Optional Dependencies

  • SQLAlchemy (for ORM/Core support)
    • sqlalchemy >= 1.4.0 (SQLAlchemy 1.4+ and 2.0+ supported)

Installation

pip install pymongosql

Or install from source:

git clone https://github.com/your-username/PyMongoSQL.git
cd PyMongoSQL
pip install -e .

Quick Start

Table of Contents:

Basic Usage

from pymongosql import connect

# Connect to MongoDB
connection = connect(
    host="mongodb://localhost:27017",
    database="database"
)

cursor = connection.cursor()
cursor.execute('SELECT name, email FROM users WHERE age > 25')
print(cursor.fetchall())

Using Connection String

from pymongosql import connect

# Connect with authentication
connection = connect(
    host="mongodb://username:password@localhost:27017/database?authSource=admin"
)

cursor = connection.cursor()
cursor.execute('SELECT * FROM products WHERE category = ?', ['Electronics'])

for row in cursor:
    print(row)

Context Manager Support

from pymongosql import connect

with connect(host="mongodb://localhost:27017/database") as conn:
    with conn.cursor() as cursor:
        cursor.execute('SELECT COUNT(*) as total FROM users')
        result = cursor.fetchone()
        print(f"Total users: {result[0]}")

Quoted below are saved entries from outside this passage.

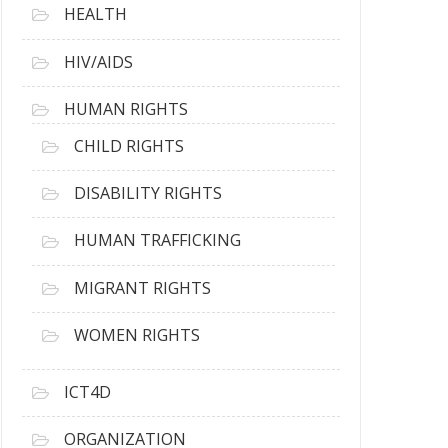
HEALTH
HIV/AIDS
HUMAN RIGHTS
CHILD RIGHTS
DISABILITY RIGHTS
HUMAN TRAFFICKING
MIGRANT RIGHTS
WOMEN RIGHTS
ICT4D
ORGANIZATION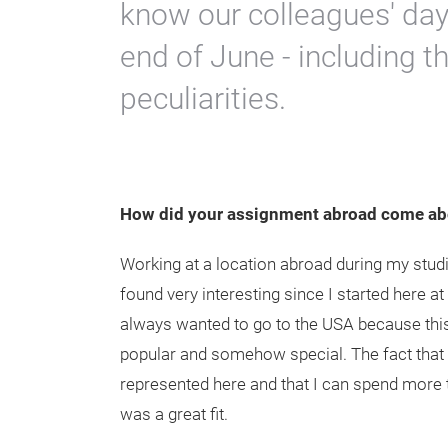
know our colleagues' day-
end of June - including th
peculiarities.
How did your assignment abroad come ab
Working at a location abroad during my stud
found very interesting since I started here a
always wanted to go to the USA because this
popular and somehow special. The fact that
represented here and that I can spend more t
was a great fit.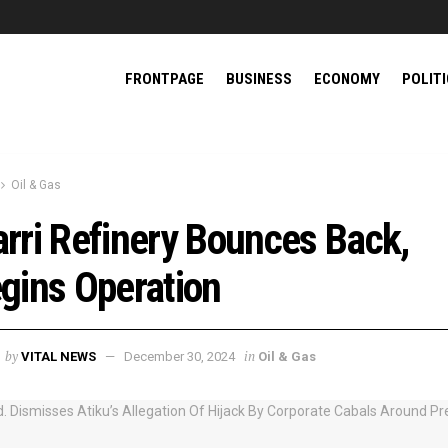
FRONTPAGE
BUSINESS
ECONOMY
POLIT
Oil & Gas
rri Refinery Bounces Back,
gins Operation
by
in
VITAL NEWS
December 30, 2024
Oil & Gas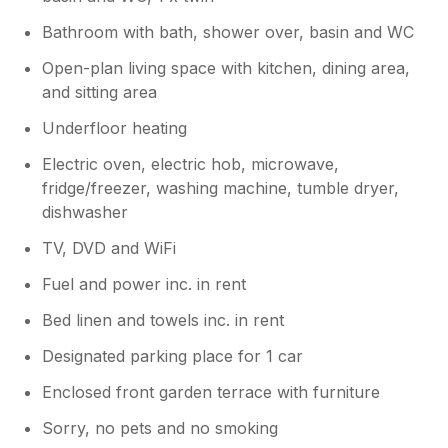
,and Kylie came to Jane Lane and sorted it
out. Apparently it did not have an ethernet
Bathroom with bath, shower over, basin and WC
cable,so she went right out and came back
with a new cable she had bought,and was
Open-plan living space with kitchen, dining area,
fixed at once. I can only sit on balcony to see
and sitting area
the sea and boats, as much illnesses and
Underfloor heating
injury. So is about only great holiday for me.
Best wishes for Kylie and her team,also the
Electric oven, electric hob, microwave,
New owners I believe. Sylvia Batho ♥️
fridge/freezer, washing machine, tumble dryer,
dishwasher
TV, DVD and WiFi
Fuel and power inc. in rent
Bed linen and towels inc. in rent
Designated parking place for 1 car
Enclosed front garden terrace with furniture
Sorry, no pets and no smoking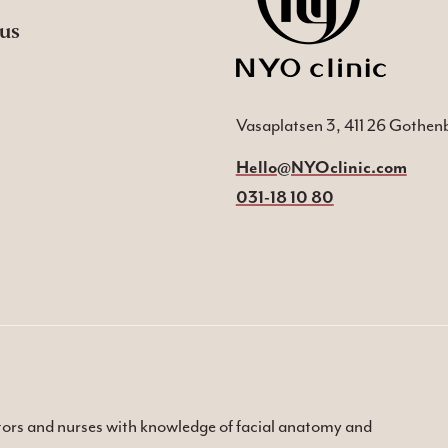
us
Vasaplatsen 3, 411 26 Gothen
Hello@NYOclinic.com
031-18 10 80
ctors and nurses with knowledge of facial anatomy and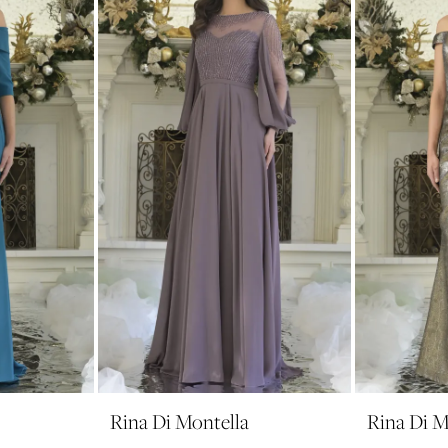
Rina Di Montella
Rina Di M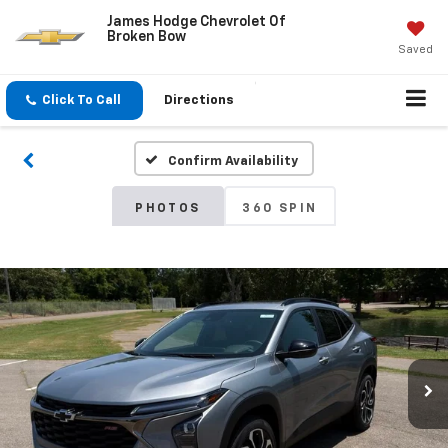
James Hodge Chevrolet Of
Broken Bow
Saved
Click To Call
Directions
Confirm Availability
PHOTOS
360 SPIN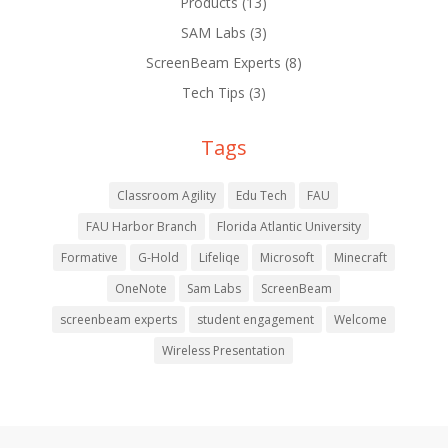
Products
(13)
SAM Labs
(3)
ScreenBeam Experts
(8)
Tech Tips
(3)
Tags
Classroom Agility
Edu Tech
FAU
FAU Harbor Branch
Florida Atlantic University
Formative
G-Hold
Lifeliqe
Microsoft
Minecraft
OneNote
Sam Labs
ScreenBeam
screenbeam experts
student engagement
Welcome
Wireless Presentation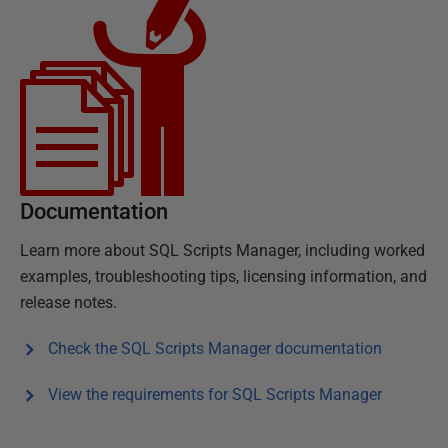
Documentation
Learn more about
SQL Scripts Manager
, including worked
examples, troubleshooting tips, licensing information, and
release notes.
Check the
SQL Scripts Manager
documentation
View the requirements for
SQL Scripts Manager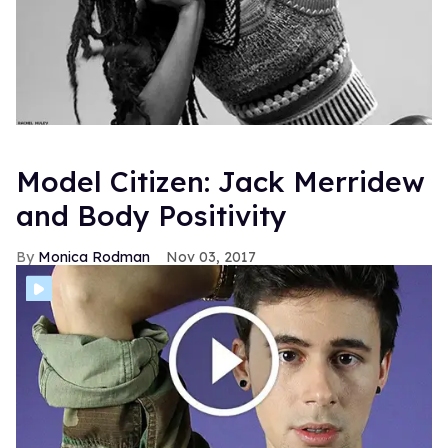
Model Citizen: Jack Merridew
and Body Positivity
Monica Rodman
Nov 03, 2017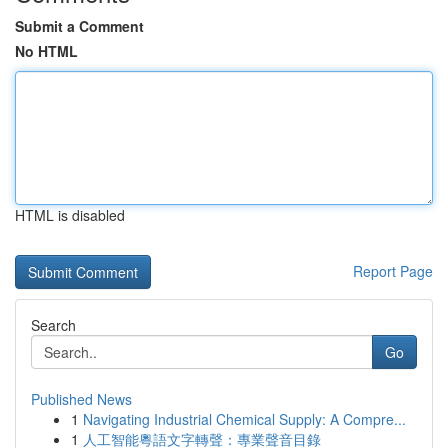
Submit a Comment
No HTML
HTML is disabled
Report Page
Search
Go
Published News
1
Navigating Industrial Chemical Supply: A Compre...
1
人工智能粵語文字轉聲：專業聲音目錄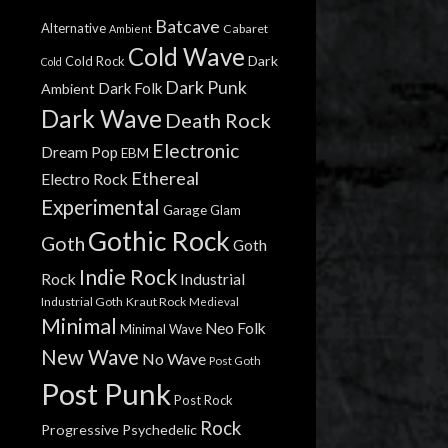
Batcave
Alternative
Cabaret
Ambient
Cold Wave
Dark
Cold Rock
Cold
Dark Punk
Dark Folk
Ambient
Dark Wave
Death Rock
Electronic
Dream Pop
EBM
Ethereal
Electro Rock
Experimental
Garage
Glam
Gothic Rock
Goth
Goth
Indie Rock
Rock
Industrial
Industrial Goth
Kraut Rock
Medieval
Minimal
Neo Folk
Minimal Wave
New Wave
No Wave
Post Goth
Post Punk
Post Rock
Rock
Progressive
Psychedelic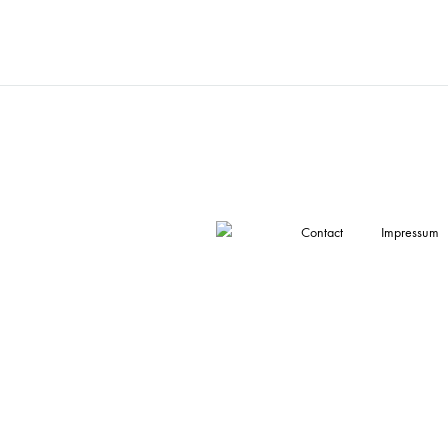
Contact
Impressum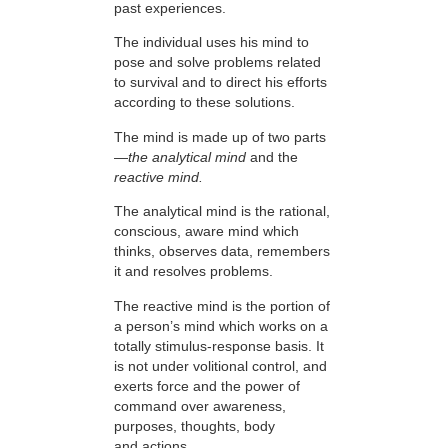
past experiences.
The individual uses his mind to
pose and solve problems related
to survival and to direct his efforts
according to these solutions.
The mind is made up of two parts
—
the analytical mind
and the
reactive mind.
The analytical mind is the rational,
conscious, aware mind which
thinks, observes data, remembers
it and resolves problems.
The reactive mind is the portion of
a person’s mind which works on a
totally stimulus-response basis. It
is not under volitional control, and
exerts force and the power of
command over awareness,
purposes, thoughts, body
and actions.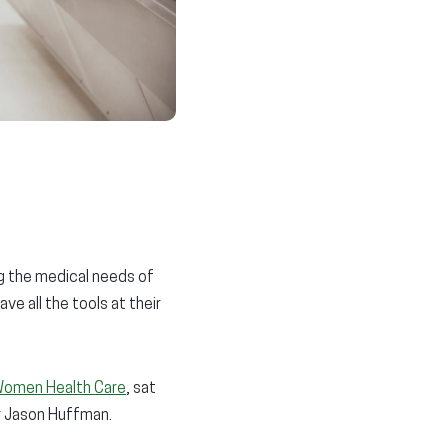
ng the medical needs of
ve all the tools at their
Women Health Care
, sat
or Jason Huffman.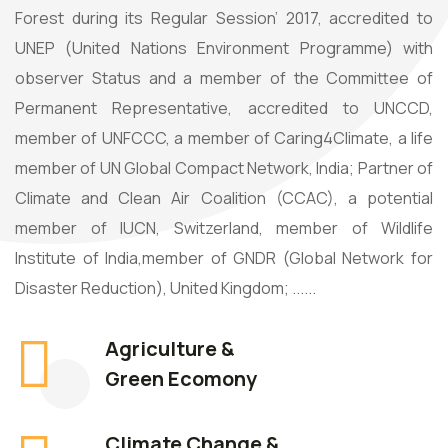
Forest during its Regular Session’ 2017, accredited to
UNEP (United Nations Environment Programme) with
observer Status and a member of the Committee of
Permanent Representative, accredited to UNCCD,
member of UNFCCC, a member of Caring4Climate, a life
member of UN Global Compact Network, India; Partner of
Climate and Clean Air Coalition (CCAC), a potential
member of IUCN, Switzerland, member of Wildlife
Institute of India,member of GNDR (Global Network for
Disaster Reduction), United Kingdom; ......
Agriculture &
Green Ecomony
Climate Change &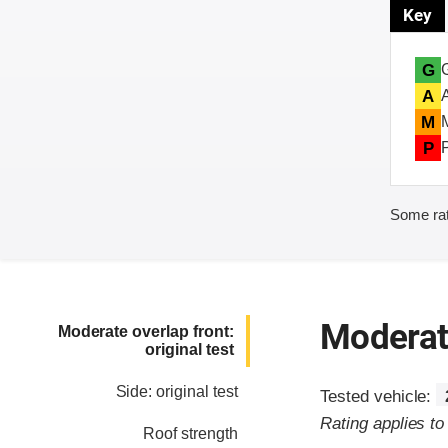
Key
G
A
M
P
Some rat
Moderate
Moderate overlap front:
original test
Side: original test
Tested vehicle:
Rating applies t
Roof strength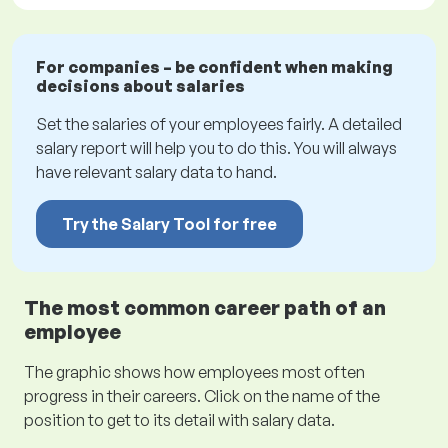
For companies – be confident when making
decisions about salaries
Set the salaries of your employees fairly. A detailed
salary report will help you to do this. You will always
have relevant salary data to hand.
Try the Salary Tool for free
The most common career path of an
employee
The graphic shows how employees most often
progress in their careers. Click on the name of the
position to get to its detail with salary data.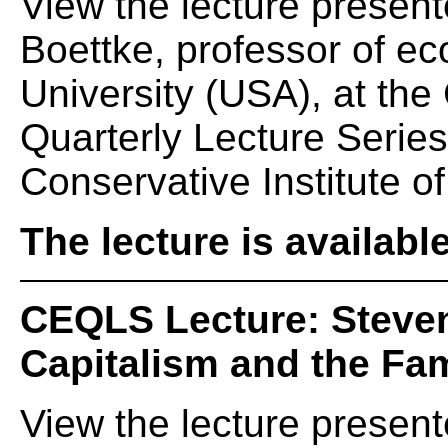
View the lecture present
Boettke, professor of 
University (USA), at th
Quarterly Lecture Serie
Conservative Institute of
The lecture is availabl
CEQLS Lecture: Steven
Capitalism and the Fam
View the lecture presen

Using DictCursor for Dictionary Results

from pymongosql import connect
from pymongosql.cursor import DictCursor

with connect(host="mongodb://localhost:27017/database") as conn:
    with conn.cursor(DictCursor) as cursor:
        cursor.execute('SELECT COUNT(*) as total FROM users')
        result = cursor.fetchone()
        print(f"Total users: {result['total']}")

Cursor vs DictCursor

PyMongoSQL provides two cursor types for different result formats:

Cursor (default) - Returns results as tuples:

cursor = connection.cursor()
cursor.execute('SELECT name, email FROM users')
row = cursor.fetchone()
print(row[0])  # Access by index

DictCursor - Returns results as dict:

from pymongosql.cursor import DictCursor

cursor = connection.cursor(DictCursor)
cursor.execute('SELECT name, email FROM users')
row = cursor.fetchone()
print(row['name'])  # Access by column name

Query with Parameters

PyMongoSQL supports two styles of parameterized queries for safe value substitution:

Positional Parameters with ?

from pymongosql import connect

connection = connect(host="mongodb://localhost:27017/database")
cursor = connection.cursor()

cursor.execute(
    'SELECT name, email FROM users WHERE age > ? AND status = ?',
    [25, 'active']
)

Named Parameters with :name

from pymongosql import connect

connection = connect(host="mongodb://localhost:27017/database")
cursor = connection.cursor()

cursor.execute(
    'SELECT name, email FROM users WHERE age > :age AND status = :status',
    {'age': 25, 'status': 'active'}
)

Parameters are substituted into the MongoDB filter during execution, providing protection against injection attacks.

Supported SQL Features

SELECT Statements

  • Field selection: SELECT name, age FROM users
  • Wildcards: SELECT * FROM products
  • Field aliases: SELECT name AS user_name, age AS user_age FROM users
  • Nested fields: SELECT profile.name, profile.age FROM users
  • Array access: SELECT items[0], items[1].name FROM orders

WHERE Clauses

  • Equality: WHERE name = 'John'
  • Comparisons: WHERE age > 25, WHERE price <= 100.0
  • Logical operators: WHERE age > 18 AND status = 'active', WHERE age < 30 OR role = 'admin'
  • Nested field filtering: WHERE profile.status = 'active'
  • Array filtering: WHERE items[0].price > 100

Nested Field Support

  • Single-level: profile.name, settings.theme
  • Multi-level: account.profile.name, config.database.host
  • Array access: items[0].name, orders[1].total
  • Complex queries: WHERE customer.profile.age > 18 AND orders[0].status = 'paid'

Note: Avoid SQL reserved words (user, data, value, count, etc.) as unquoted field names. Use alternatives or bracket notation for arrays.

Sorting and Limiting

  • ORDER BY: ORDER BY name ASC, age DESC
  • LIMIT: LIMIT 10
  • Combined: ORDER BY created_at DESC LIMIT 5

INSERT Statements

PyMongoSQL supports inserting documents into MongoDB collections using both PartiQL-style object literals and standard SQL INSERT VALUES syntax.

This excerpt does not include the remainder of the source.